The elected official who helped embarrass Cobb County over gay issues two decades ago now says that was a mistake, a change of heart timed with his campaign to return to office.
Bill Byrne faces Bob Weatherford in a GOP runoff on Tuesday and as the pair battle to replace retiring District 1 Commissioner Helen Goreham, LGBT issues surfaced in a Sunday debate. Weatherford blasted Byrne over his support for an ant-gay resolution the Cobb County Commission passed in 1993 ahead of the Olympics. Byrne, the commission chair at the time, backpedaled on Sunday from a vote he still publicly supported as recently as two years ago.
“Well, I regret that that happened, yes,” Byrne said. “That was brought forward … by a district commissioner by the name of Gordon Wysong. He brought it forward with the majority of the Board of Commissioners supporting that. I could not — as much as I tried — (keep) it off of the agenda. When that came forward, it passed the Board of Commissioners. It was a resolution, not a policy statement.”
Yet Byrne voted for the resolution – which said the “gay lifestyle” was “incompatible with the standards to which the community subscribes” – and an earlier effort to ban funding to arts groups that support the “gay lifestyle.” The moves led LGBT activists to successfully push for Cobb to lose any chance of hosting events during the 1996 Olympics in Atlanta.
Byrne, who has a lesbian daughter, still wasn't bothered by his votes in 2012 when he made a run to return to the Commission.
Still, Byrne voted for the resolution. He told the MDJ two years ago, the alternative was expressing support for the gay rights agenda.
“When given that as the question, then the answer to me is pretty clear. On that basis, I voted for the resolution,” he said in 2012.
Byrne lost that effort and this time around, he's expressing regret for his actions two decades ago.
When asked whether he would vote for the resolution today, Byrne said he would not, saying it was a “nasty point in time” for those involved and citing the resulting strained relationship with his openly gay daughter.
“It was something that was hurtful personally. It hurt my family, and it has followed me for years; to the point that two of you are asking me questions about it for something that happened 22 years ago,” he told a panel of journalists who asked the candidates questions during the debate. “No, I would not support something of that nature today.”
Weatherford relished making an issue of Byrne's anti-gay votes.
“I would never support something like that.

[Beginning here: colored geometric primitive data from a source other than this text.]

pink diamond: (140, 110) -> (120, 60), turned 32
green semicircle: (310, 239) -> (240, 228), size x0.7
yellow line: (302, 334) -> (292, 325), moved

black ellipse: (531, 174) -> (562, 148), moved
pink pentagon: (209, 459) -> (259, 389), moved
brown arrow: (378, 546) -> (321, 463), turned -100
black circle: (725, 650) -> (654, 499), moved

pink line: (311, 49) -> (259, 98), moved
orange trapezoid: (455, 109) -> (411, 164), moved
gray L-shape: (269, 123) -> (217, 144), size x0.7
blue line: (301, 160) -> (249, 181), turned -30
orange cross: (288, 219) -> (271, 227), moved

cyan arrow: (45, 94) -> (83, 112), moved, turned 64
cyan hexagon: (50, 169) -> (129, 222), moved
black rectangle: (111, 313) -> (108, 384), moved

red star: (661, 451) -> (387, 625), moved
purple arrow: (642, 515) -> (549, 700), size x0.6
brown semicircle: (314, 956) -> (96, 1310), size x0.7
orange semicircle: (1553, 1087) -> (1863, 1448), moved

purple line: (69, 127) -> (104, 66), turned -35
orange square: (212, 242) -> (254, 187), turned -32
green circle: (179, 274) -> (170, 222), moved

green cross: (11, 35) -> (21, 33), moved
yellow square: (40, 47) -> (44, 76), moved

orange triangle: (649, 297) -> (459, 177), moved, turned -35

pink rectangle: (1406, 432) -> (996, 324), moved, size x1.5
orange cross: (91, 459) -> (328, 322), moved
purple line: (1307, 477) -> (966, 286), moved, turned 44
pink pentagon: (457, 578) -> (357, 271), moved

I believe that everyone has equal opportunities,” Weatherford said. “I know there are certain rights that everyone’s granted.”
Weatherford also made sure to point out the resolution passed under Byrne’s watch.
“It was under chairman Byrne’s leadership that this occurred,” Weatherford said. “An effective leader, I think, would have somehow or another found a way not to have that harm Cobb County, which in fact it did.”